═════ RAW DATA

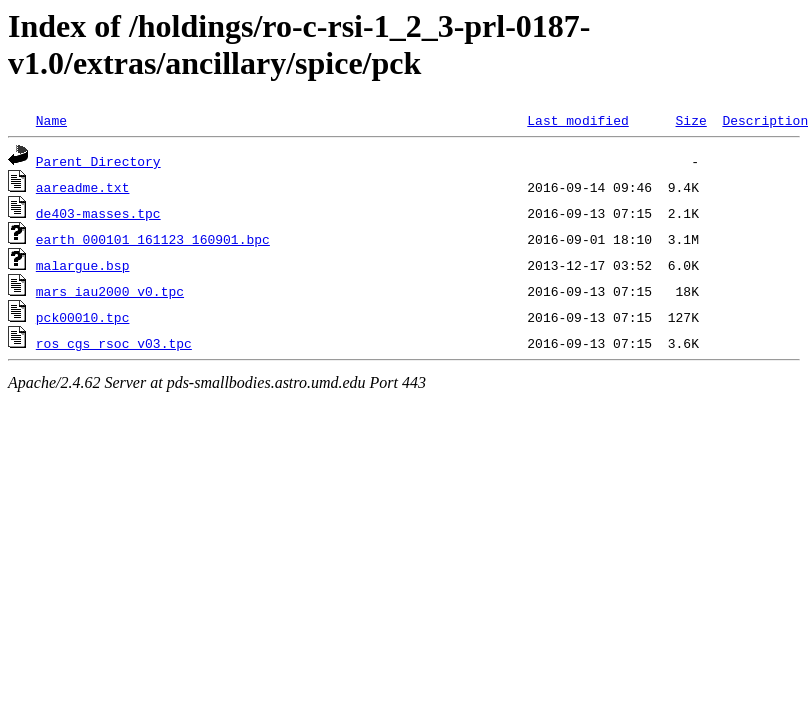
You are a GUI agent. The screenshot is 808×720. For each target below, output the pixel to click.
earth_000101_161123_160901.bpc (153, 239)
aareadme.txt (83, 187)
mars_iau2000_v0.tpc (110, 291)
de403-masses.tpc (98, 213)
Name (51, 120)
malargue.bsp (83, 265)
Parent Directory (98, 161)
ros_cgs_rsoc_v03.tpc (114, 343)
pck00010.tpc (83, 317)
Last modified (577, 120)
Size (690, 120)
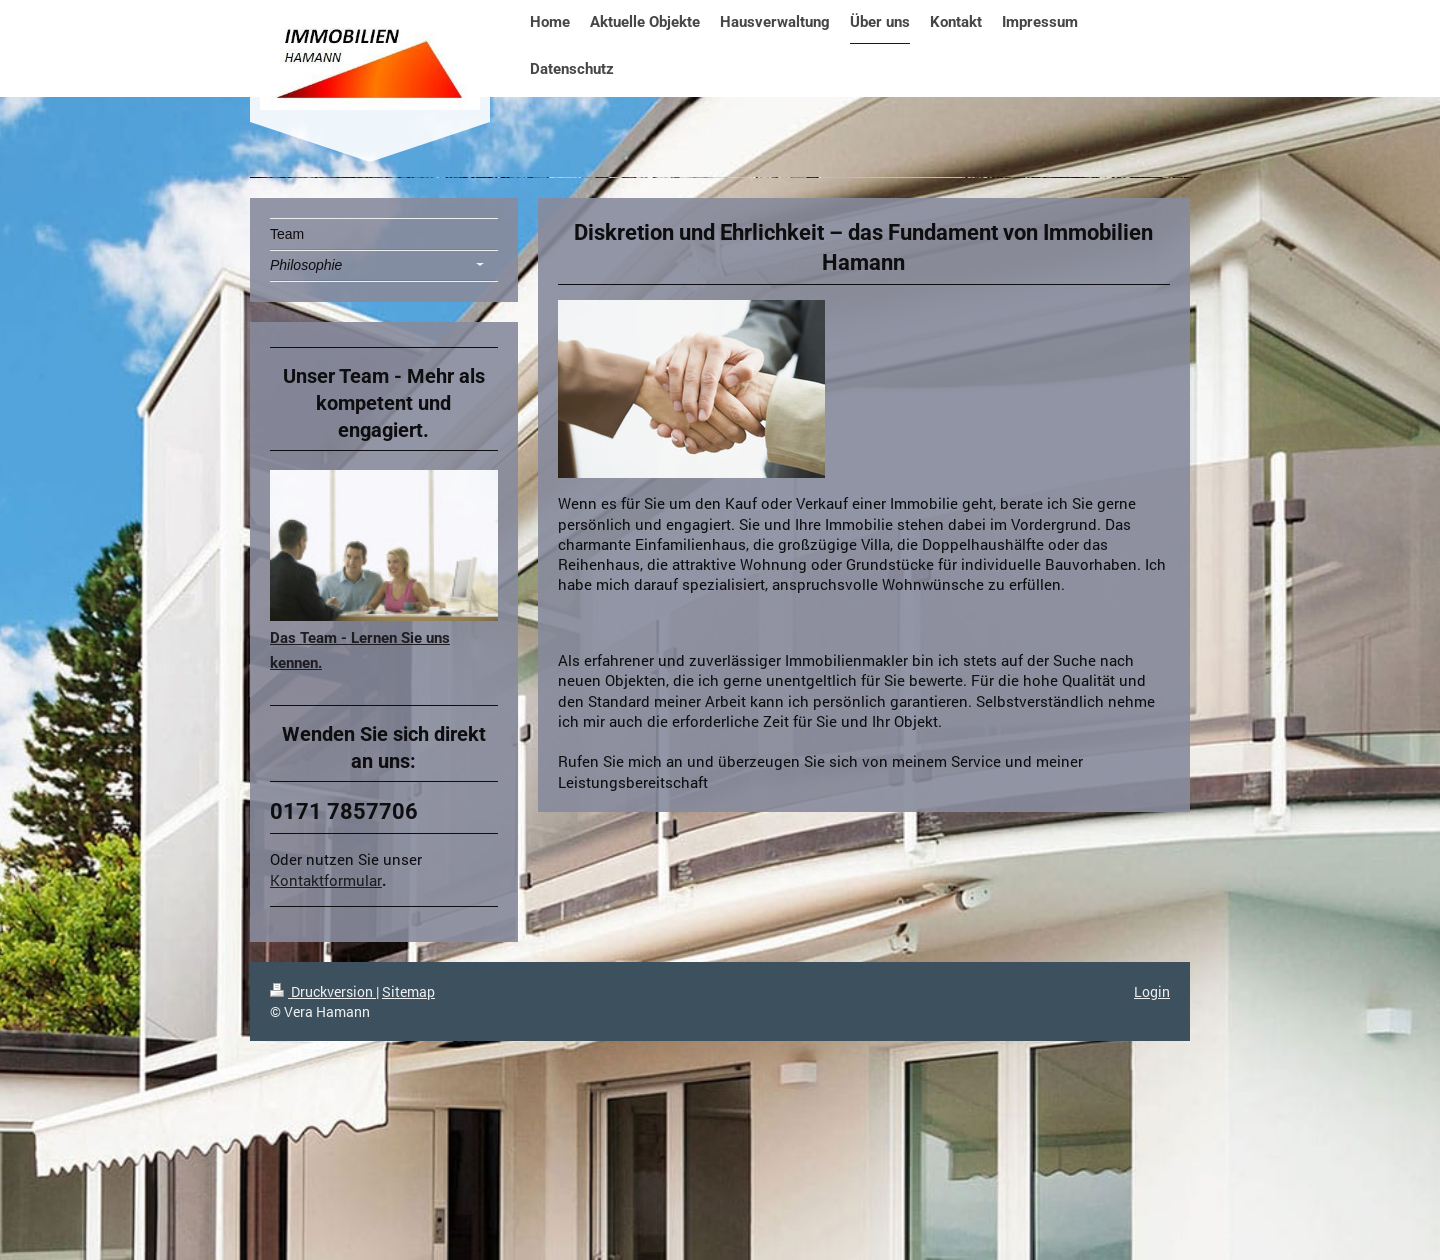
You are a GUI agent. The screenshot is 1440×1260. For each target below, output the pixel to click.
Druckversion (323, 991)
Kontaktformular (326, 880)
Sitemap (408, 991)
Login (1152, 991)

══════════
═════ RAW DATA

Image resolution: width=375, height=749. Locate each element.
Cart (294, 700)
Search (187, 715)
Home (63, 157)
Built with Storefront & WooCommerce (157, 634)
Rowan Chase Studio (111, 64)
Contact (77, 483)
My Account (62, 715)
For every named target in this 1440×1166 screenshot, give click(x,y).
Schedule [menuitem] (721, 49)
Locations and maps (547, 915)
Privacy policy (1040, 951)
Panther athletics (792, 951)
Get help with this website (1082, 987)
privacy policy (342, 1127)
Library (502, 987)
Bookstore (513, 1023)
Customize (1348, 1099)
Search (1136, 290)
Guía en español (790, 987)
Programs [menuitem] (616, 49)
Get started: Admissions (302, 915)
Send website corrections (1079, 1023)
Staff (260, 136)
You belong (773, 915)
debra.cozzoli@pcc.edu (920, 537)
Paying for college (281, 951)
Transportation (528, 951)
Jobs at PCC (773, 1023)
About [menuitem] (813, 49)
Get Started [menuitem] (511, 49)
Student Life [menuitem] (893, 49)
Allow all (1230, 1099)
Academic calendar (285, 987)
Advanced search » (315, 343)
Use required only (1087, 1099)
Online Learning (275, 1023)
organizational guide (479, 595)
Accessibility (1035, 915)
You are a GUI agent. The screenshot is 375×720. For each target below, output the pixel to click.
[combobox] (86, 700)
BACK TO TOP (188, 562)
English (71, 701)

══════════

EXERCISE DIRECTIONS: Retype only the lines above from the one with "You are a GUI agent. The screenshot is 808×720." through the one with "Login (1152, 991)", exactly and with both ends. Images stay out.

TASK OUTPUT:
You are a GUI agent. The screenshot is 808×720. For each target below, output the pixel to click.
earth_000101_161123_160901.bpc (153, 239)
aareadme.txt (83, 187)
mars_iau2000_v0.tpc (110, 291)
de403-masses.tpc (98, 213)
Name (51, 120)
malargue.bsp (83, 265)
Parent Directory (98, 161)
ros_cgs_rsoc_v03.tpc (114, 343)
pck00010.tpc (83, 317)
Last modified (577, 120)
Size (690, 120)
You are a GUI agent. The screenshot is 1440×1260. For each target below, output the pixel to click.
Druckversion (323, 991)
Kontaktformular (326, 880)
Sitemap (408, 991)
Login (1152, 991)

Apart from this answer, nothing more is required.